つまり、ぼくがこの場で彦坂さんに反論し、つまり「論争」を仕掛けてしまっては「対話」が成立しないわけです。

おっしゃっていることは、分かります。
単なる論争で、お互いの正当化を主張しても、意味は無いでしょう。
前に西尾康之の絵について論争をしましたが、
私自身は、今も西尾康之の絵画は『ペンキ絵』であると思っています。
問題なのは、彼の作品を良いと考える糸崎さん的な絵画志向が、
大衆普遍主義とも言うべき、地平を持っている事です。

《大衆普遍主義》、あるいは《凡庸普遍主義》とも言うべき
感覚や確信が、日本中を浸しているのです。
だから日本は沈没するのです。
いっそのこと、世界最大の財政破綻を起こして、
この凡庸普遍主義の責任を、大衆自らが取る事態に成った方が
良いのかもしれません。
これは、彦坂さんが前回の記事の返信で書かれた「分かる」と「反省」の違いとも関連するかもしれません。
つまり論争とは、双方が自分が「分かる」ことばで語る(考える)と言うことで、それはつまり「自分の正しさ」に固執すると言うことです。
これに対し「自分の正しさ」に固執しなければ、それは「外部(他者)」に開かれると言うことで、だから「反省」という態度になるのかもしれません。
彦坂さんとの「対話」においては、ぼくは彦坂さんのおっしゃる「芸術」や「ハイアート」の意味が分からないのですから、その点を「反省」しなければいけません。
「バサラ」という指摘に対して、その対概念となる「ハイアート」を理解しないまま「自分の分かることば」で反論しても、議論は空転するだけでしょう。

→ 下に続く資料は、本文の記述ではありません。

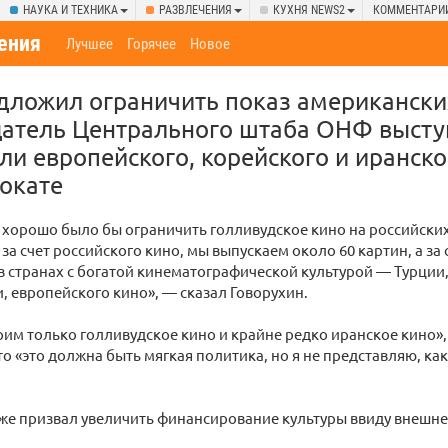
НАУКА И ТЕХНИКА
РАЗВЛЕЧЕНИЯ
КУХНЯ NEWS2
КОММЕНТАРИ
ения
Лучшее
Горячее
Новое
дложил ограничить показ американски
датель Центрального штаба ОНФ высту
ли европейского, корейского и иранско
окате
о хорошо было бы ограничить голливудское кино на российски
 за счет российского кино, мы выпускаем около 60 картин, а за 
 в странах с богатой кинематографической культурой — Турции,
, европейского кино», — сказал Говорухин.
рим только голливудское кино и крайне редко иранское кино»,
то «это должна быть мягкая политика, но я не представляю, как
кже призвал увеличить финансирование культуры ввиду внешн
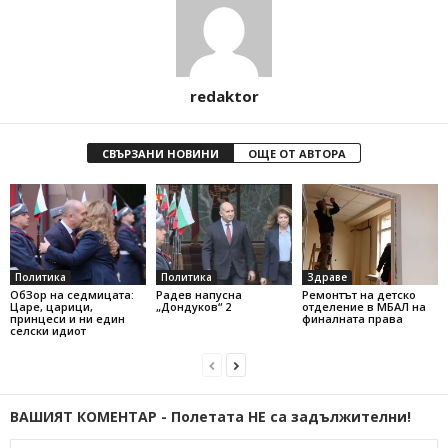
redaktor
СВЪРЗАНИ НОВИНИ
ОЩЕ ОТ АВТОРА
Политика
Политика
Здраве
ОбЗор на седмицата:
Радев напусна
Ремонтът на детско
Царе, царици,
„Дондуков“ 2
отделение в МБАЛ на
принцеси и ни един
финалната права
селски идиот
ВАШИЯТ КОМЕНТАР - Полетата НЕ са задължителни!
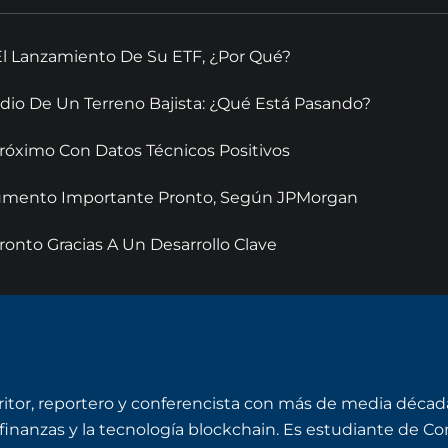
El Lanzamiento De Su ETF, ¿Por Qué?
dio De Un Terreno Bajista: ¿Qué Está Pasando?
óximo Con Datos Técnicos Positivos
 Aumento Importante Pronto, Según JPMorgan
onto Gracias A Un Desarrollo Clave
ritor, reportero y conferencista con más de media década
finanzas y la tecnología blockchain. Es estudiante de C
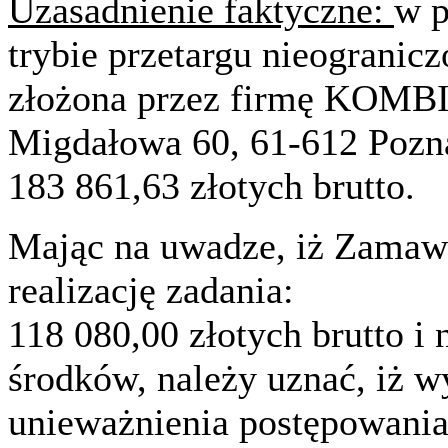
Uzasadnienie faktyczne:
w 
trybie przetargu nieogranicz
złożona przez firmę KOMBIT
Migdałowa 60, 61-612 Poznań
183 861,63 złotych brutto.
Mając na uwadze, iż Zamawi
realizację zadania:
118 080,00 złotych brutto i 
środków, należy uznać, iż w
unieważnienia postępowania o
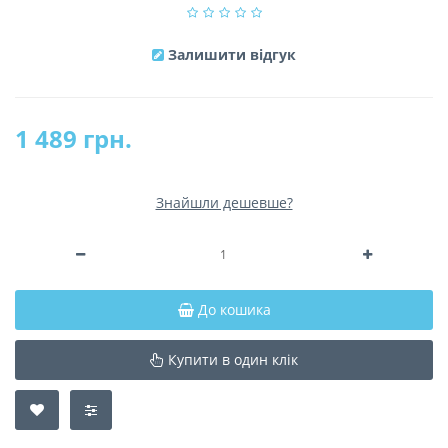
Залишити відгук
1 489 грн.
Знайшли дешевше?
До кошика
Купити в один клік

ぼくとしてはまず、自分のアートについて「彦坂さんのことば」で語っていただいたことに感謝しなければいけません。
ぼくはどうも「自分の正しさ」に固執する傾向がありましたので、そうなると自分のアートについて「自分のことば」のみで語る(考える)ことになります。
しかし最近は反省し、積極的に「外部」(と認識していた人たち)とコンタクトするようになり、それで彦坂さんをはじめ、いろんなアーティストや写真家から話を聞くように心がけてます。
ただ、他人の話を聞いたり対話したりすることは案外難しく、いろいろ試してる最中なのです。

>しかし《ローアート》で良いの ではないかと思います。

「スッタニパータ」には「自己に執着するな」というように書かれてますが、それは必ずしも自己否定を意味しないので、その意味でぼくも自分の「ローアート」であることの利点は否定はしません。
しかしたとえば、

>昨年11月最初に本島で催した展覧会「復元フォトモ糸崎公朗展 と蔵元秀彦展での
>本島の観客の反応を見て 頭を抱えた時のことを思い出す。
>本島のお年寄りから現代アートは難しいといわれるのは まあいいとして
>糸崎さんのフォトモについて、ほとんどの人がこれはいいと直接の反応を示した。
>その反応を期待して、選んだことだが、苦さを感じた。
>見え透いていて自分に吐き気がした。
http://setouchia8.ashita-sanuki.jp/d2010-03.html

という意見もあることもまた「客観的事実」として認識しなければならないわけです。
アルテさんには期待に添えず契約解除となった経緯がありますが、それだけにこのブログには正直な気持ちがあらわれて、貴重でありがたいものです。

>これは余計な話です。
>《ハイアート》の視点で言うと、
>糸崎公朗さんの作品を金属板で制作したくなります。
>現在の紙ですと楽ですが、しかし《ハイアート》と は言えません。
>金属で作るのです。
>しかし、実際にはたいへんです。

これは具体的なアドバイスで、ありがとうございました。
現在は水圧で金属をカットする技術もあるようなので、不可能ではないはずです。